Y luego está lo de Clive Lewis, que completa la idea de la humildad femenina: una mujer entiende por desinterés tomarse molestias por los demás; un hombre entiende por desinterés no molestar a los demás. Jugando con esa divergencia se puede conseguir fácilmente que cada sexo considere al otro radicalmente egoísta.
Buena prueba de ello es que, nada más escribir estas palabras me veo obligado a aclarar que la humildad -la campeona de todas las virtudes- no es apocamiento ni cobardía sino, precisamente, capacidad para reconocer la propia poquedad y evitar las pasiones más venenosas del ser humano: la susceptibilidad y el resentimiento.
Esta aclaración es hoy necesaria hasta para catedráticos. Hace 50 años no era necesario ni para amas de casa. Por eso resulta ahora más pertinente de nunca.

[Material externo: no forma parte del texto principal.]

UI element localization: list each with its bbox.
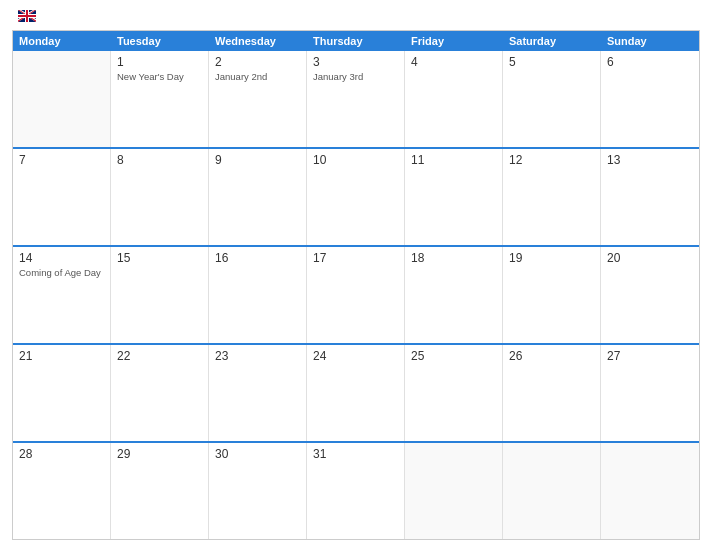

Y faltaba a la cita, cómo no, Chesterton, para quien la mujer media es reina, el hombre medio es un siervo. Claro que eso cambió mucho cuando la mujer se incorporó al mundo laboral: “200.000 mujeres gritan ‘no queremos que nadie nos dicte’ y acto seguido van y se hacen dactilógrafas”.
La mujer media es reina, el hombre medio es un siervo
Palabra que no me atrevo a decirlo en voz alta, no vaya a incurrir en algún delito de odio o en maltrato psicológico, pero lo cierto es que la liberación feminista ha consistido en que la mujer deje de ser la reina de su hogar para pasar a ser esclava de su jefe de oficina. Y aunque llegue a jefe siempre tendrá que soportar la marginación de la maternidad, cuando sus compañeros masculinos, que no se quedan embarazados, van ganando posiciones en el mercado laboral.
Eso que hizo exclamar un reconocido periodista español, siempre progre, (si alguna ve me hace una putada prometo que diré su nombre) lo siguiente: “Pero a éstas, ¿quién las ha engañado?”.
Y no es que en el pasado machista la mujer no trabajara más que en el hogar: lo que ocurría es que la unidad empresarial coincidía con la familiar: varones y mujeres trabajaban en casa, al frente de una empresa llamada familia. El problema llegó con la proletarización del tejido productivo.
Al final, otra vez Chesterton, podemos distinguir la verdadera diferencia entre sexos, la de Paul Newman: las mujeres viven en un mundo pequeño. Sí, pero ellas, al menos, pueden transformarlo. El varón vive, o vivía, en un mundo grande, en el gran mundo… en el que no pinta un comino.
Y todo esto desemboca en que feminidad es humildad, de ahí su grandeza. El único problema es que el feminismo consiste en negar esa evidencia y en forjar mujeres tan estúpidamente orgullosas como el varón. O sea, igual de idiotas. Esperemos que la feminidad sepa resistir la tentación de ensoberbecerse, es decir, de volverse machorra, es decir feminista, es decir, medio lela.
Y no: ni por un instante he evocado, a lo largo de todo este artículo, a doña Irene Montero. No insistan: no me ha inspirado nada.